One thing I love about my job as a cataloger at a major public research library is getting to see a lot of the materials our subject specialists order. Sure we get all the bestsellers and mass market coffee table books and stuff like that, but the unusual stuff can be amazing. Case in point, the two volume collected comic book work of Fletcher Hanks (1887-1076).
Hanks was a one-man band, doing all his own writing, drawing, and coloring, but only was active in comics from 1939-1941. His work is distinctive, with oddly muscled heroes, intensely furrowed brows and scowls on his villains, and a very surreal aesthetic. The lady in the image above is Fantoma, a sort of guardian of the jungle who assumes the skull-face when doling out punishments, which often involve the jungle’s animals and plants ripping apart offenders.
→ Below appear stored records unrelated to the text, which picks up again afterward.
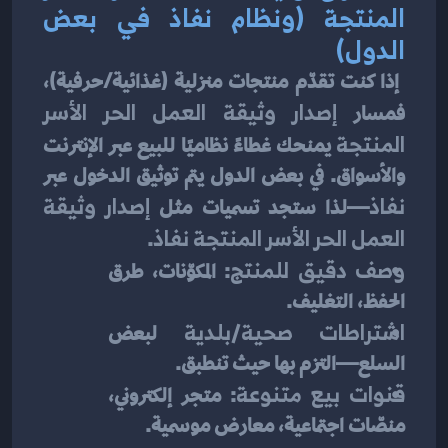
المنتجة (ونظام نفاذ في بعض 
الدول)
 إذا كنت تقدّم منتجات منزلية (غذائية/حرفية)، 
فمسار 
إصدار وثيقة العمل الحر الأسر 
المنتجة
 يمنحك غطاءً نظاميًا للبيع عبر الإنترنت 
والأسواق. في بعض الدول يتم توثيق الدخول عبر 
نفاذ
—لذا ستجد تسميات مثل 
إصدار وثيقة 
العمل الحر الأسر المنتجة نفاذ
.
وصف دقيق للمنتج
: المكوّنات، طرق 
الحفظ، التغليف.
اشتراطات صحية/بلدية
 لبعض 
السلع—التزم بها حيث تنطبق.
قنوات بيع متنوعة
: متجر إلكتروني، 
منصّات اجتماعية، معارض موسمية.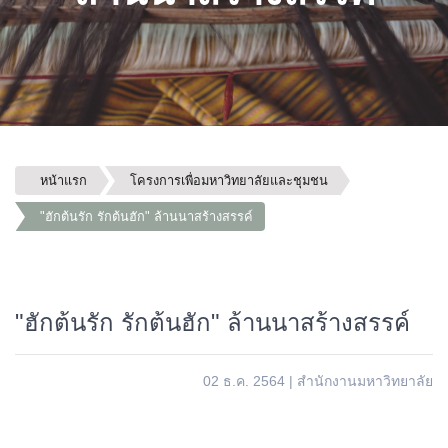
หน้าแรก
โครงการเพื่อมหาวิทยาลัยและชุมชน
"ฮักต้นรัก รักต้นฮัก" ล้านนาสร้างสรรค์
"ฮักต้นรัก รักต้นฮัก" ล้านนาสร้างสรรค์
02 ธ.ค. 2564
|
สำนักงานมหาวิทยาลัย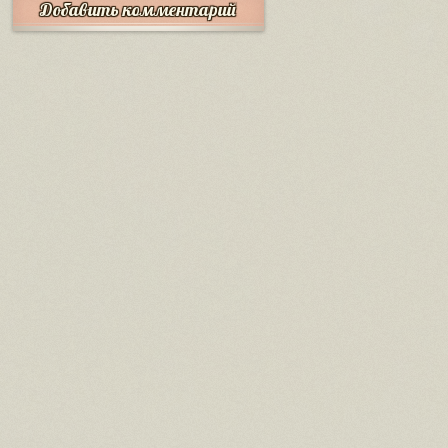
Добавить комментарий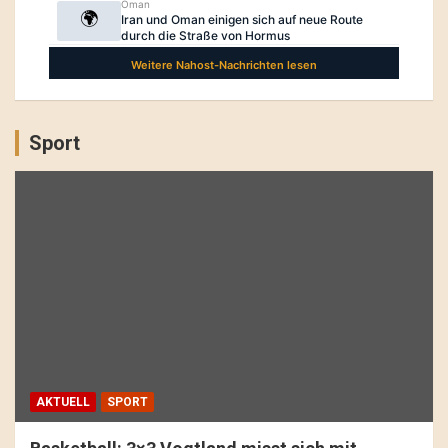
Sport
AKTUELL
SPORT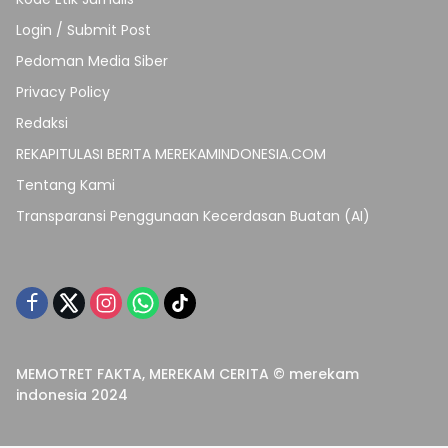
Login / Submit Post
Pedoman Media Siber
Privacy Policy
Redaksi
REKAPITULASI BERITA MEREKAMINDONESIA.COM
Tentang Kami
Transparansi Penggunaan Kecerdasan Buatan (AI)
MEMOTRET FAKTA, MEREKAM CERITA © merekam
indonesia 2024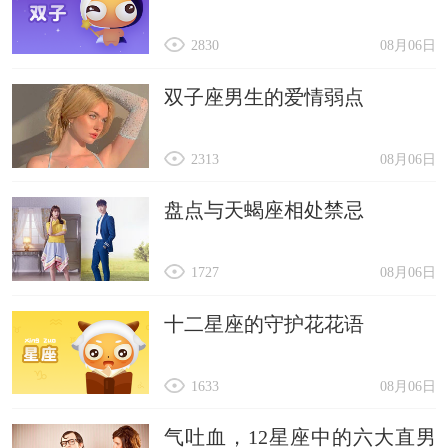
2830
08月06日
双子座男生的爱情弱点
2313
08月06日
盘点与天蝎座相处禁忌
1727
08月06日
十二星座的守护花花语
1633
08月06日
气吐血，12星座中的六大直男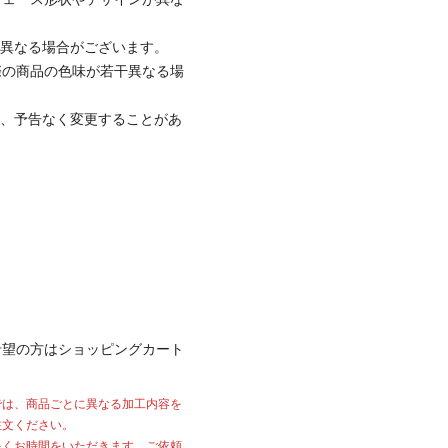
と異なる場合がございます。
際の商品の色味が若干異なる場
て、予告なく変更することがあ
希望の方はショッピングカート
では、商品ごとに異なる加工内容を
注文ください。
多くお時間をいただきます。ご依頼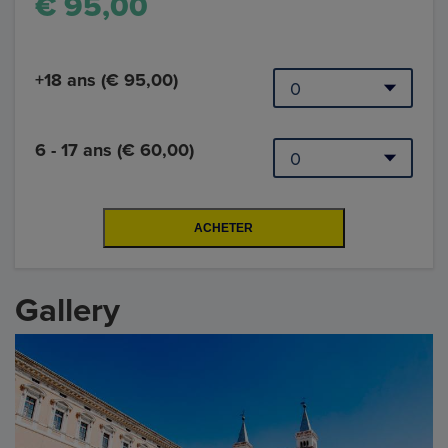
€ 95,00
+18 ans (€ 95,00)
6 - 17 ans (€ 60,00)
Gallery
His comics are rather brutal, as this was before the days of the comic censors. Good always wins, but his heroes can be extremely sadistic and don’t mind killing off the bad guys or punishing them in macabre, Dantesque manners, such as transforming them into monsters or leaving them stranded on dead planets.
The link I gave above is worth checking out, as there are several complete comics posted online. I think that even beyond the fascinating weirdness of the comics, it is really cool that you can get his whole corpus in just two volumes, making life really easy for the “completist.”
Hanks’ other characters include Stardust the wizard, Big Red McLane (a lumberjack/vigilante), and a few others.